Start of DATASET ENTRIES

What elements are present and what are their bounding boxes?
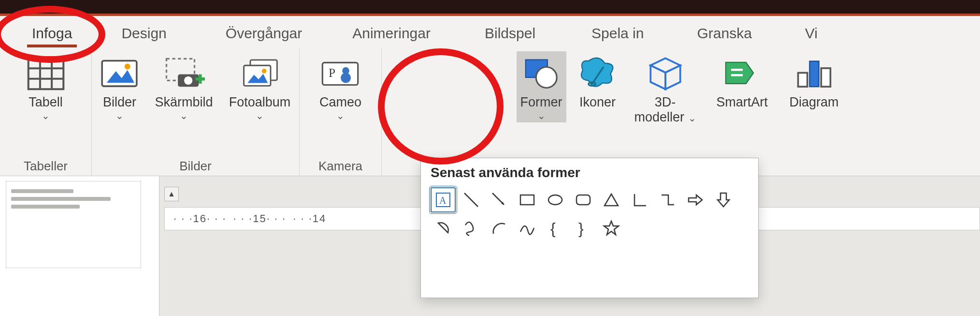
icons-icon bbox=[577, 55, 619, 92]
svg-text:}: } bbox=[578, 220, 584, 237]
tab-overgangar[interactable]: Övergångar bbox=[212, 22, 316, 43]
group-label: Tabeller bbox=[24, 157, 68, 174]
shape-right-brace[interactable]: } bbox=[571, 215, 596, 241]
svg-marker-44 bbox=[718, 193, 729, 207]
chevron-down-icon: ⌄ bbox=[537, 111, 546, 120]
svg-point-40 bbox=[548, 195, 562, 205]
pictures-button[interactable]: Bilder ⌄ bbox=[95, 51, 144, 122]
ruler-segment: · · ·14 bbox=[293, 212, 326, 225]
chevron-down-icon: ⌄ bbox=[336, 111, 345, 120]
shape-text-box[interactable]: A bbox=[431, 187, 456, 212]
ruler-segment: · · ·15· · · bbox=[233, 212, 287, 225]
tab-label: Vi bbox=[805, 25, 818, 41]
svg-rect-31 bbox=[798, 73, 807, 87]
tab-label: Bildspel bbox=[485, 25, 535, 41]
tab-granska[interactable]: Granska bbox=[683, 22, 765, 43]
shapes-recent-grid: A { } bbox=[431, 187, 749, 241]
shape-down-arrow[interactable] bbox=[711, 187, 736, 212]
shape-curve[interactable] bbox=[515, 215, 540, 241]
models3d-button[interactable]: 3D- modeller ⌄ bbox=[629, 51, 702, 127]
button-label: Bilder bbox=[103, 95, 136, 110]
screenshot-button[interactable]: Skärmbild ⌄ bbox=[151, 51, 216, 122]
ribbon-tabs: Infoga Design Övergångar Animeringar Bil… bbox=[0, 14, 980, 48]
group-illustrations: Former ⌄ Ikoner 3D- modeller ⌄ bbox=[382, 48, 980, 176]
chart-button[interactable]: Diagram bbox=[783, 51, 846, 112]
tab-infoga[interactable]: Infoga bbox=[18, 22, 86, 43]
tab-label: Animeringar bbox=[352, 25, 431, 41]
svg-rect-39 bbox=[520, 195, 534, 205]
cube-icon bbox=[645, 55, 686, 92]
svg-rect-41 bbox=[576, 195, 590, 205]
svg-point-10 bbox=[184, 76, 192, 84]
button-label-2: modeller bbox=[634, 110, 684, 124]
vertical-scroll-up-button[interactable]: ▲ bbox=[164, 187, 179, 201]
shape-arc[interactable] bbox=[487, 215, 512, 241]
svg-marker-42 bbox=[605, 194, 618, 206]
button-label: 3D- bbox=[655, 95, 676, 110]
svg-point-7 bbox=[125, 64, 130, 70]
button-label: Tabell bbox=[29, 95, 63, 110]
shape-rectangle[interactable] bbox=[515, 187, 540, 212]
shape-right-angle[interactable] bbox=[627, 187, 652, 212]
shape-star[interactable] bbox=[599, 215, 624, 241]
tab-label: Infoga bbox=[32, 25, 72, 41]
shapes-dropdown-header: Senast använda former bbox=[431, 165, 749, 181]
svg-point-22 bbox=[536, 67, 557, 88]
chart-icon bbox=[793, 55, 835, 92]
button-label: SmartArt bbox=[716, 95, 768, 110]
chevron-down-icon: ⌄ bbox=[42, 111, 50, 120]
tab-visa[interactable]: Vi bbox=[792, 22, 831, 43]
svg-marker-26 bbox=[650, 65, 665, 89]
shape-triangle[interactable] bbox=[599, 187, 624, 212]
tab-bildspel[interactable]: Bildspel bbox=[471, 22, 549, 43]
shape-left-brace[interactable]: { bbox=[543, 215, 568, 241]
tab-animeringar[interactable]: Animeringar bbox=[339, 22, 444, 43]
shape-rounded-rectangle[interactable] bbox=[571, 187, 596, 212]
group-label: Kamera bbox=[318, 157, 362, 174]
smartart-icon bbox=[721, 55, 763, 92]
svg-rect-12 bbox=[199, 74, 202, 83]
photoalbum-button[interactable]: Fotoalbum ⌄ bbox=[224, 51, 296, 122]
chevron-down-icon: ⌄ bbox=[115, 111, 124, 120]
icons-button[interactable]: Ikoner bbox=[573, 51, 622, 112]
ribbon: Tabell ⌄ Tabeller Bilder ⌄ Skärmbild ⌄ bbox=[0, 48, 980, 176]
cameo-icon: P bbox=[319, 55, 361, 92]
button-label: Former bbox=[520, 95, 562, 110]
shape-line-arrow[interactable] bbox=[487, 187, 512, 212]
table-icon bbox=[25, 55, 67, 92]
svg-rect-32 bbox=[809, 61, 819, 87]
slide-thumbnail-panel[interactable] bbox=[0, 176, 159, 316]
svg-rect-17 bbox=[323, 62, 358, 85]
tab-label: Spela in bbox=[591, 25, 644, 41]
chevron-down-icon: ⌄ bbox=[180, 111, 188, 120]
shape-oval[interactable] bbox=[543, 187, 568, 212]
svg-text:A: A bbox=[439, 195, 447, 206]
tab-label: Granska bbox=[697, 25, 751, 41]
button-label: Ikoner bbox=[579, 95, 616, 110]
group-camera: P Cameo ⌄ Kamera bbox=[300, 48, 382, 176]
shapes-icon bbox=[520, 55, 562, 92]
button-label: Diagram bbox=[789, 95, 838, 110]
svg-text:{: { bbox=[550, 220, 556, 237]
svg-point-20 bbox=[343, 67, 350, 74]
tab-label: Övergångar bbox=[226, 25, 302, 41]
svg-point-16 bbox=[261, 69, 266, 74]
tab-design[interactable]: Design bbox=[108, 22, 180, 43]
shape-scribble[interactable] bbox=[459, 215, 484, 241]
shape-elbow-connector[interactable] bbox=[655, 187, 680, 212]
group-label: Bilder bbox=[179, 157, 211, 174]
smartart-button[interactable]: SmartArt bbox=[708, 51, 776, 112]
shapes-dropdown: Senast använda former A { } bbox=[420, 158, 759, 298]
shape-line[interactable] bbox=[459, 187, 484, 212]
tab-spela-in[interactable]: Spela in bbox=[578, 22, 657, 43]
slide-thumbnail[interactable] bbox=[6, 181, 141, 268]
shape-right-arrow[interactable] bbox=[683, 187, 708, 212]
cameo-button[interactable]: P Cameo ⌄ bbox=[316, 51, 365, 122]
shape-chord[interactable] bbox=[431, 215, 456, 241]
photoalbum-icon bbox=[239, 55, 281, 92]
group-images: Bilder ⌄ Skärmbild ⌄ Fotoalbum ⌄ Bilder bbox=[92, 48, 300, 176]
group-tables: Tabell ⌄ Tabeller bbox=[0, 48, 92, 176]
button-label: Skärmbild bbox=[155, 95, 213, 110]
table-button[interactable]: Tabell ⌄ bbox=[21, 51, 71, 122]
shapes-button[interactable]: Former ⌄ bbox=[517, 51, 566, 122]
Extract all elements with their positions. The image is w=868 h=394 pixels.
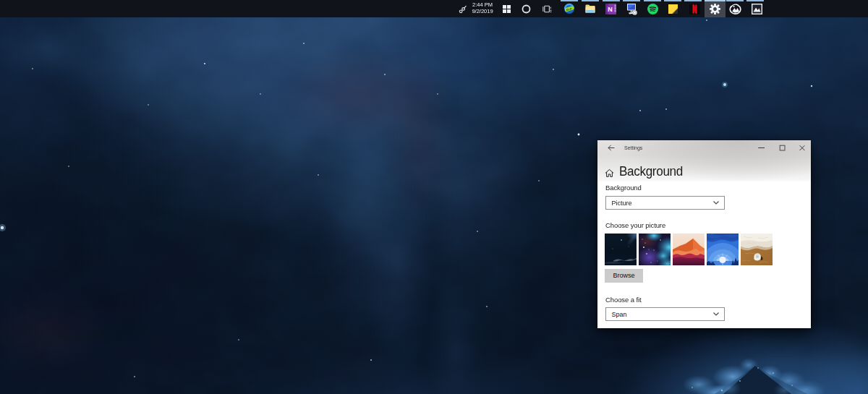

End of DATASET ENTRIES

Copy out each line carrying the string "Spela" from the data.

ANSWER BOX =
tab-label: Spela in bbox=[591, 25, 644, 41]
tab-spela-in[interactable]: Spela in bbox=[578, 22, 657, 43]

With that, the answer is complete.